Through 5 mechanisms: default inheritance, threshold normalization, metric displacement, abstraction distance, and diffused responsibility. Each mechanism is individually harmless. Together, they produce harm without anyone deciding to cause it.
I have cataloged these patterns across 6 organizations:
- Default inheritance: A threshold set in one context (95% confidence for spam detection) is reused in another context (fraud detection for welfare benefits) without recalibration. The default becomes invisible. No one questions it because no one remembers choosing it.
- Threshold normalization: A false positive rate of 8% becomes “normal” because it has been 8% for 3 quarters. The team stops asking whether 8% is acceptable and starts treating it as a baseline.
- Metric displacement: The team measures model accuracy but not the cost of errors to affected populations. A 92% accurate model sounds good until you calculate that the 8% error rate represents 15,000 incorrectly denied claims per month.
- Abstraction distance: The engineer writing the threshold logic never meets the person denied a benefit. The distance between the code and the consequence is measured in organizational layers, and each layer reduces moral salience.
- Diffused responsibility: No individual owns the end-to-end outcome. The data engineer owns the pipeline. The ML engineer owns the model. The product manager owns the feature. The user owns the complaint. No one owns the harm.
How do you counter banality in your own engineering practice?
You counter it by making the invisible visible: naming defaults, questioning thresholds, closing the distance between code and consequence, and assigning explicit moral ownership.
After the content moderation experience, I adopted 3 practices. First, every inherited default in a system I touch gets documented with its origin, its assumptions, and its last review date. If a threshold cannot be justified by someone currently on the team, it gets reviewed. This is tedious. It is also the minimum standard for avoiding inherited harm.
Second, I insist on what I call “consequence close-ups.” For any model affecting human outcomes, the team reviews 10 individual cases per month where the model’s output changed someone’s experience. Not aggregate metrics. Individual stories. The human-in-the-loop pattern exists precisely for this reason. Abstraction distance is reduced not by better dashboards but by closer contact with the people the system affects.
Third, every pipeline has an explicit “harm owner,” a person whose job is to ask “who could this hurt?” at every stage. This is not a committee.
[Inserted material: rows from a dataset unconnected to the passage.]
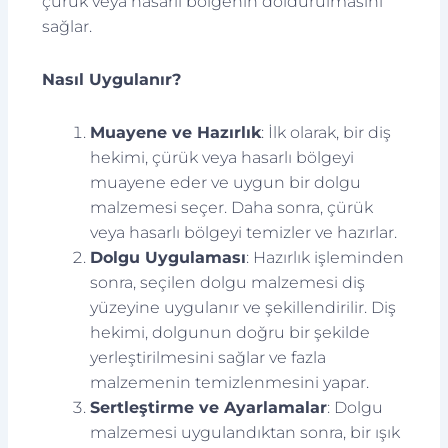
çürük veya hasarlı bölgenin doldurulmasını
sağlar.
Nasıl Uygulanır?
Muayene ve Hazırlık
: İlk olarak, bir diş
hekimi, çürük veya hasarlı bölgeyi
muayene eder ve uygun bir dolgu
malzemesi seçer. Daha sonra, çürük
veya hasarlı bölgeyi temizler ve hazırlar.
Dolgu Uygulaması
: Hazırlık işleminden
sonra, seçilen dolgu malzemesi diş
yüzeyine uygulanır ve şekillendirilir. Diş
hekimi, dolgunun doğru bir şekilde
yerleştirilmesini sağlar ve fazla
malzemenin temizlenmesini yapar.
Sertleştirme ve Ayarlamalar
: Dolgu
malzemesi uygulandıktan sonra, bir ışık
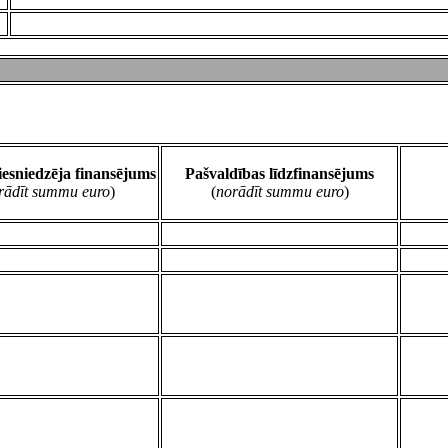
iesniedzēja finansējums
Pašvaldības līdzfinansējums
rādīt summu
euro
)
(
norādīt summu euro
)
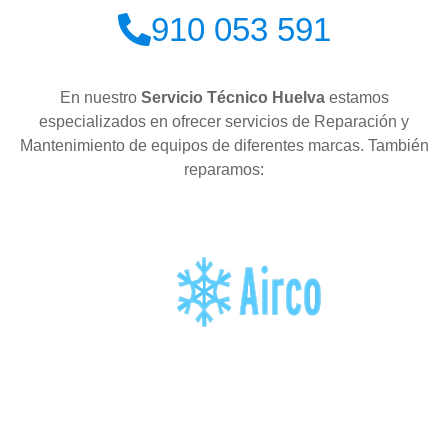
910 053 591
En nuestro
Servicio Técnico Huelva
estamos
especializados en ofrecer servicios de Reparación y
Mantenimiento de equipos de diferentes marcas. También
reparamos:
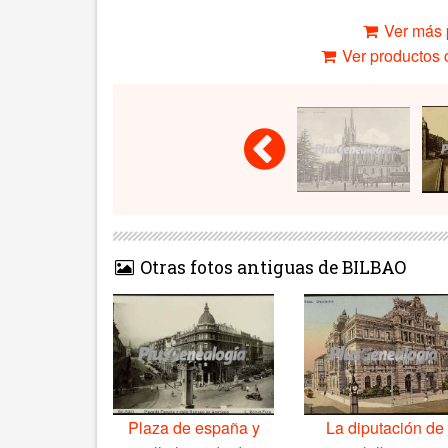
Ver más 
Ver productos c
Otras fotos antiguas de BILBAO
Plaza de españa y
La diputación de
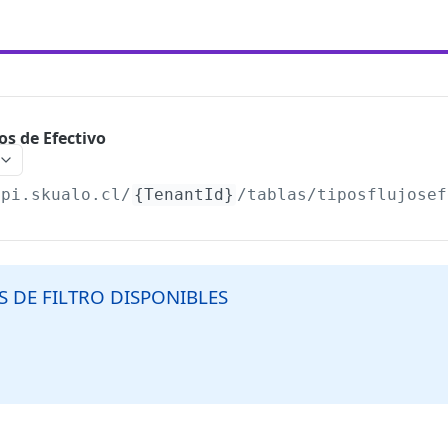
jos de Efectivo
api.skualo.cl
/
{TenantId}
/tablas/tiposflujosef
S DE FILTRO DISPONIBLES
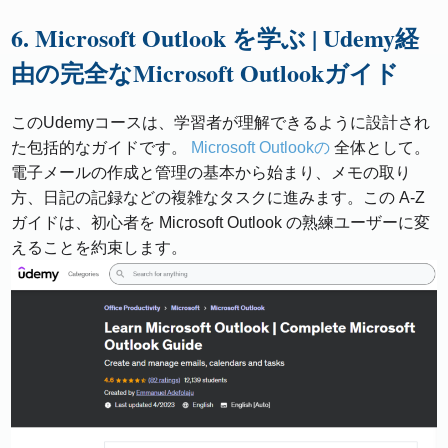
6. Microsoft Outlook を学ぶ | Udemy経
由の完全なMicrosoft Outlookガイド
このUdemyコースは、学習者が理解できるように設計され
た包括的なガイドです。
Microsoft Outlookの
全体として。
電子メールの作成と管理の基本から始まり、メモの取り
方、日記の記録などの複雑なタスクに進みます。この A-Z
ガイドは、初心者を Microsoft Outlook の熟練ユーザーに変
えることを約束します。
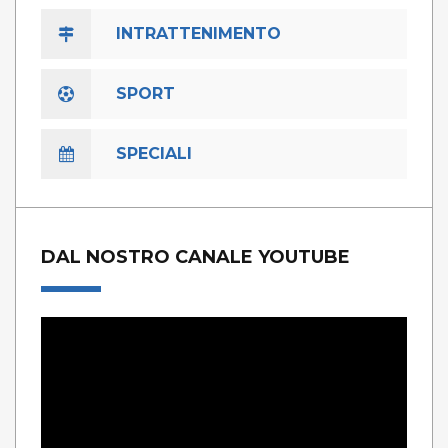
INTRATTENIMENTO
SPORT
SPECIALI
DAL NOSTRO CANALE YOUTUBE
It is an individual with authority to stop a deployment. As I explored in design decisions as moral choices, architectural decisions carry moral weight whether we acknowledge it or not.
Why is this insight uncomfortable for engineers?
Because it means that competence is not enough. You can be skilled, well-intentioned, and compliant with every guideline, and still produce systemic harm through the failure to think about what you are doing.
Arendt’s most disturbing observation about Eichmann was not that he was a monster. It was that he was ordinary. He followed procedures. He fulfilled his role. He did not think about the system he was part of. The application to engineering is direct: following the ticket, shipping the feature, meeting the deadline, these can all be forms of thoughtlessness when the system’s cumulative effect goes unexamined.
I do not say this to paralyze engineers with guilt. I say it to argue that epistemic humility and moral attention are engineering skills, not personality traits. They can be practiced, habituated, and embedded in process. The alternative is to build systems that produce harm we never intended, in patterns we never examined, affecting people we never met. And to do so while believing ourselves to be good people doing good work.
“The sad truth is that most evil is done by people who never make up their minds to be good or evil.” — Hannah Arendt
Algorithmic harm is banal because it emerges from the same routines that produce everything else: sprint planning, code review, deployment pipelines. The harm does not announce itself. It accumulates in defaults, thresholds, and unchallenged assumptions. Combating it requires not heroism but attention. The examined system, like the examined life, is the only one worth building.